Witkoff told Fox News that “zero enrichment” was non-negotiable for any deal with Iran, “and we have to have the material back”.
“They’re probably a week away from having industrial-grade bomb-making material, and that’s really dangerous, so you can’t have that,” he said. “This is something they have to stick with until they prove to us that they can behave.”
Araghchi told CBS on Sunday there was a “good chance” of a diplomatic solution to the nuclear issue, adding that it was the only matter under discussion.
Asked during a news conference on Friday what his message would be to the Iranian people, Trump said: “They better negotiate a fair deal. They better negotiate.”
Protests flare up again
The fresh campus demonstrations in Tehran and the north-eastern city of Mashhad came a month on from a deadly government crackdown that killed thousands of people. While the government has not acknowledged the latest protests, state-affiliated news media have reported on tensions on university campuses.
A video purportedly showed rows of marchers at Tehran’s Sharif University of Technology condemning Supreme Leader Ayatollah Ali Khamenei as a “murderous leader” and calling for Reza Pahlavi, the exiled son of Iran’s toppled shah, to be a new monarch.
State-affiliated news agencies such as SNN carried videos of clashes, with protesters allegedly injuring volunteer student Basij militia by throwing rocks at Iran’s top engineering university. Pro-government Basij members often assist security forces in quelling protests.
Protests were also held at Beheshti and Amir Kabir universities in the capital, Tehran, and at Mashhad University in the north-east, according to unverified videos published by rights group HAALVSH.
In the western town of Abdanan, a hotspot for protests, demonstrators chanted “Death to Khamenei” and “Death to the dictator” after the arrest of an activist teacher, according to rights group Hengaw and social media posts.
The protests coincided with ceremonies traditionally held after 40 days to mourn those killed by security forces during last month’s anti-government demonstrations, which saw thousands lose their lives in the worst domestic unrest since Iran’s 1979 Islamic Revolution.

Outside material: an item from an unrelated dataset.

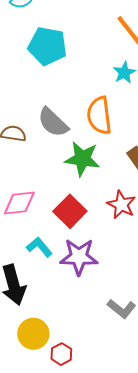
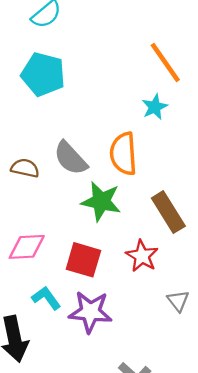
cyan pentagon: (47, 46) -> (43, 74), moved
red square: (70, 211) -> (83, 260), turned -32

Activism by students and Tehran shopkeepers grew into a nationwide protest movement that appeared to threaten the regime before it was violently suppressed.
The Iranian government acknowledges more than 3000 people were killed in January, but rights groups such as the US-based Human Rights Activists News Agency say at least 7000 were killed, with more to come as numbers are verified.
Iran experts argue that bombing the country in the middle of negotiations might not only derail any nuclear deal but could prompt further brutal retaliation.
Tehran would probably suspend participation in talks if the US launched a strike, said a senior government official in the region, who asked not to be identified discussing private deliberations.
“He’s not going to get a diplomatic agreement out of the Iranians if he attacks them again,” said Barbara Slavin, a fellow at the Stimson Centre in Washington. The military threat alone – even if the US doesn’t ultimately act on it – “is going to make them less willing to make a deal”.
Israel and the US bombed the country’s nuclear sites and air defences extensively last June, with the president saying at the time that “key nuclear enrichment facilities have been completely and totally obliterated”.
The US and Israel could target Iran’s ballistic missiles, but the danger there is that Tehran could be spurred to fire them off at US or allied targets before it loses them, Slavin said.
The shifting US rationale for talks – and strikes – makes deciphering US intent even more difficult. Trump’s initial threat of airstrikes was in support of the protests in Iran in December and January rather than a nuclear deal.